Mrs. Grundy set her jaw and nodded. Tamara could have slapped her. Did everyone get to judge? Even this northern peckerwood? But it didn’t matter, she reminded herself. That was the bittersweet pleasure of running up the white flag.

Phyllis said she understood when they said goodbye. If she did, she was doing better than Tamara, who cried on the afternoon train—so relieved to be gone, so guilty to be leaving her.

Walter picked her up from Grand Central in that silver Packard. She tilted her chin when she stepped in front of the white folks in her better fur to climb into the back seat of a better car. Walter just laughed and tipped his hat before he opened the door. Tamara caught the curious, resentful stares and smiled brighter. She couldn’t be proud of everything in her life, but at least she’d gotten where she’d meant to go: a long way from Lawrenceville, from the bloody ground beneath the hanging tree outside of town.

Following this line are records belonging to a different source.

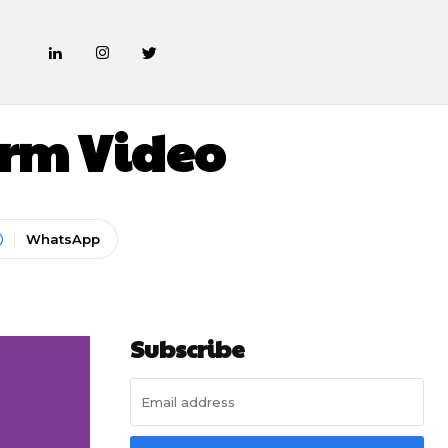
ARKETING
Form Video
WhatsApp
Subscribe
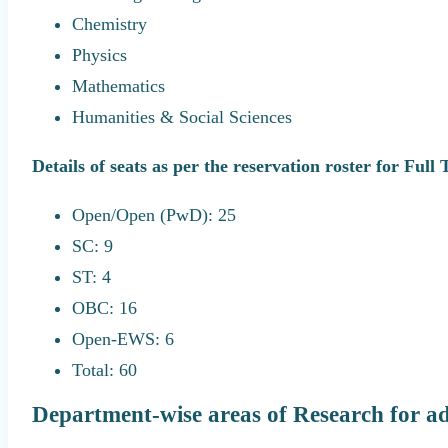
Chemistry
Physics
Mathematics
Humanities & Social Sciences
Details of seats as per the reservation roster for Full
Open/Open (PwD): 25
SC: 9
ST: 4
OBC: 16
Open-EWS: 6
Total: 60
Department-wise areas of Research for a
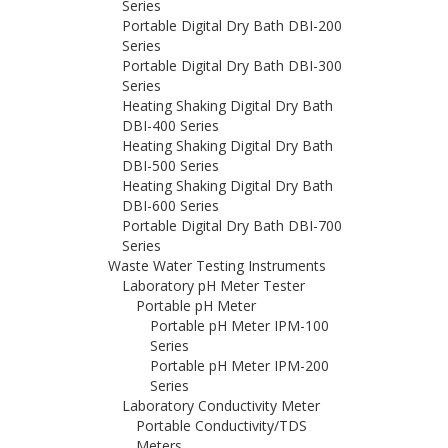
Series
Portable Digital Dry Bath DBI-200
Series
Portable Digital Dry Bath DBI-300
Series
Heating Shaking Digital Dry Bath
DBI-400 Series
Heating Shaking Digital Dry Bath
DBI-500 Series
Heating Shaking Digital Dry Bath
DBI-600 Series
Portable Digital Dry Bath DBI-700
Series
Waste Water Testing Instruments
Laboratory pH Meter Tester
Portable pH Meter
Portable pH Meter IPM-100
Series
Portable pH Meter IPM-200
Series
Laboratory Conductivity Meter
Portable Conductivity/TDS
Meters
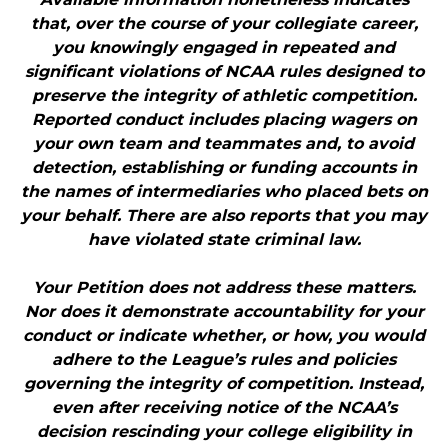
that, over the course of your collegiate career,
you knowingly engaged in repeated and
significant violations of NCAA rules designed to
preserve the integrity of athletic competition.
Reported conduct includes placing wagers on
your own team and teammates and, to avoid
detection, establishing or funding accounts in
the names of intermediaries who placed bets on
your behalf. There are also reports that you may
have violated state criminal law.
Your Petition does not address these matters.
Nor does it demonstrate accountability for your
conduct or indicate whether, or how, you would
adhere to the League’s rules and policies
governing the integrity of competition. Instead,
even after receiving notice of the NCAA’s
decision rescinding your college eligibility in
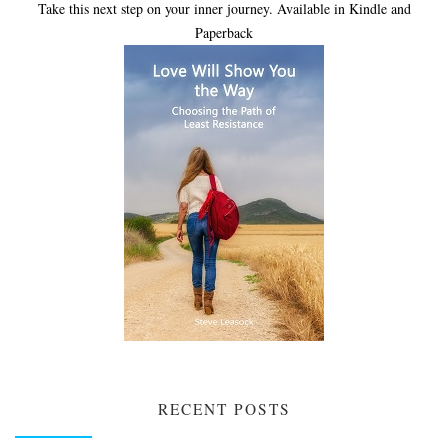
Take this next step on your inner journey. Available in Kindle and
Paperback
RECENT POSTS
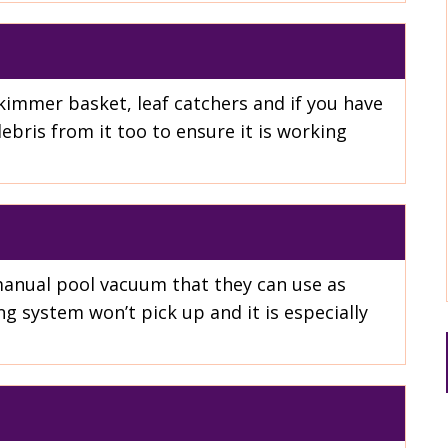
kimmer basket, leaf catchers and if you have
bris from it too to ensure it is working
manual pool vacuum that they can use as
g system won’t pick up and it is especially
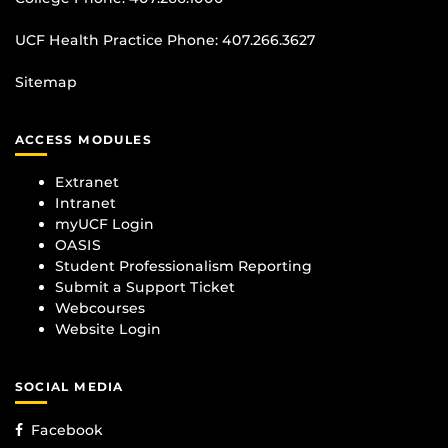
UCF Health Practice Phone:
407.266.3627
Sitemap
ACCESS MODULES
Extranet
Intranet
myUCF Login
OASIS
Student Professionalism Reporting
Submit a Support Ticket
Webcourses
Website Login
SOCIAL MEDIA
Facebook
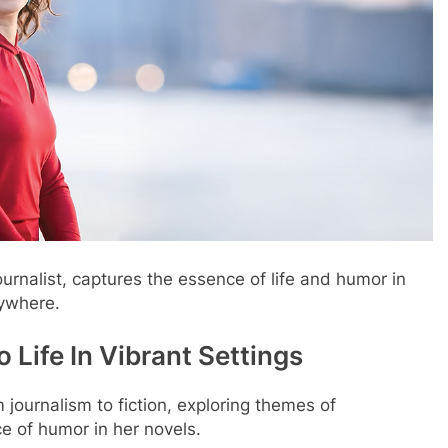
urnalist, captures the essence of life and humor in
rywhere.
 Life In Vibrant Settings
 journalism to fiction, exploring themes of
e of humor in her novels.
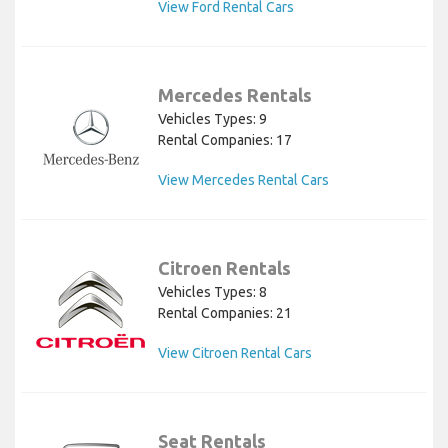
View Ford Rental Cars
Mercedes Rentals
Vehicles Types: 9
Rental Companies: 17
View Mercedes Rental Cars
Citroen Rentals
Vehicles Types: 8
Rental Companies: 21
View Citroen Rental Cars
Seat Rentals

“You look tired,” he said.

She straightened her back—which had been hunched against some unconscious weight—and glared at him in the rearview mirror. “And you look nearly as silver as Victor.”

This wasn’t fair—he had a few more white hairs among the black, but they were mostly by his temples, giving him a skunky slick-back that suited his new role at the head of the operation.

He laughed. “My wife says I should dye it. I say it would look undignified.”

Your wife? Tamara thought, but kept her surprise to herself. “It looks good, honestly.”